Are there any methods to deal with this, e.g. change the tree or just estimate based on other data?

I was thinking of assigning the most common value at that node but this is just a guess.

Answer1:

Have you considered fuzzy logic for the rich/poor continuum? As for things that can't be expressed as a continuum, I can't think of a way it can be done. Rainy weather, for example, is so fundamentally different from sunny and windy weather in how we experience and react to it, I'm not sure how you expect a computer (or whatever it is you're writing your decision tree for) to figure out what to do. (Aside from simply having an "I don't know what to do" output state, but I'm assuming you wanted something more meaningful than that.)

Answer2:

The whole point in decision trees is that the options are complete and (hopefully) mutual exclusive.

If it is not you'll get into trouble. Redefine poor and rich to cover everything. (all incomes, all states of mind...)

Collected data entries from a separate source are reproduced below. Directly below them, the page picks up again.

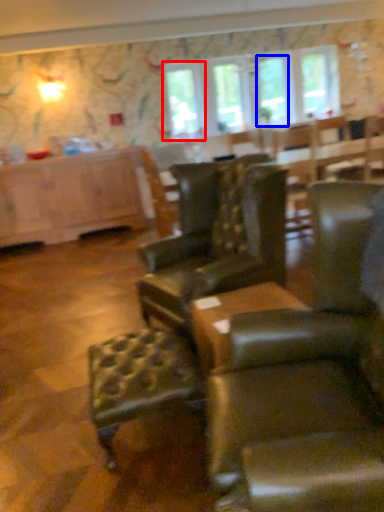 Question: Which point is further to the camera, window screen (highlighted by a red box) or window screen (highlighted by a blue box)?

Choices:
 (A) window screen
 (B) window screen

Answer: (B) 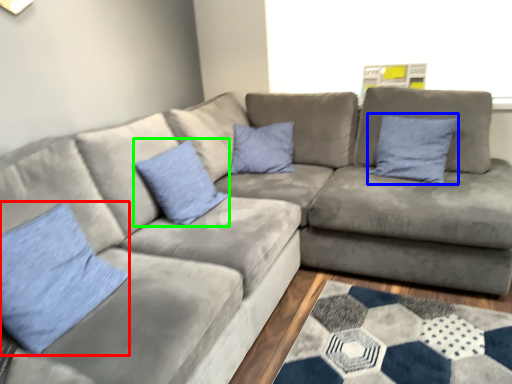 Question: Which is farther away from pillow (highlighted by a red box)? pillow (highlighted by a blue box) or pillow (highlighted by a green box)?

Choices:
 (A) pillow
 (B) pillow

Answer: (A) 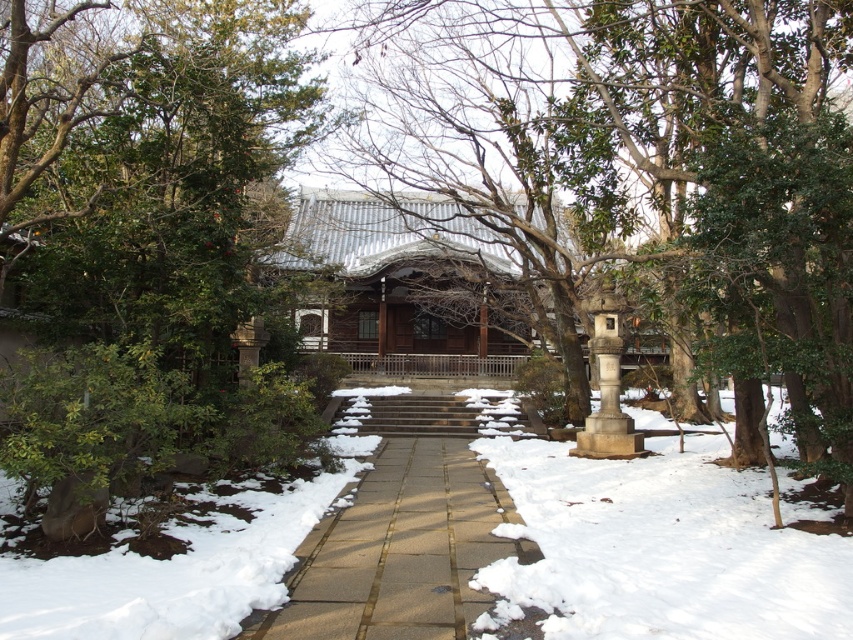 Question: Which point is farther from the camera taking this photo?

Choices:
 (A) (300, 316)
 (B) (604, 371)

Answer: (A)

Question: Where is smooth stone pathway at center located in relation to shiny silver gazebo at center in the image?

Choices:
 (A) below
 (B) above

Answer: (A)

Question: Can you confirm if smooth stone pathway at center is positioned to the left of shiny silver gazebo at center?

Choices:
 (A) yes
 (B) no

Answer: (B)

Question: Based on their relative distances, which object is nearer to the smooth stone pathway at center?

Choices:
 (A) gray stone lantern at center
 (B) green leafy tree at left
 (C) shiny silver gazebo at center

Answer: (A)

Question: Can you confirm if smooth stone pathway at center is positioned to the right of shiny silver gazebo at center?

Choices:
 (A) no
 (B) yes

Answer: (B)

Question: Estimate the real-world distances between objects in this image. Which object is farther from the smooth stone pathway at center?

Choices:
 (A) shiny silver gazebo at center
 (B) green leafy tree at left
 (C) gray stone lantern at center

Answer: (A)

But honestly, interpret such weather examples as what they are: just examples for a concept, not the holy grail of meteorology.

Answer3:

The issue here is that you've learned a decision from different data as you are using to classify it. More specific, your decision tree knows only two values (i.e., sunny and windy) for the attribute Weather. But your data for classification also allows the value rainy. Since your decision tree has no observation when the weather was rainy, this value turns useless. In other words, you have to eliminate this value from your classification.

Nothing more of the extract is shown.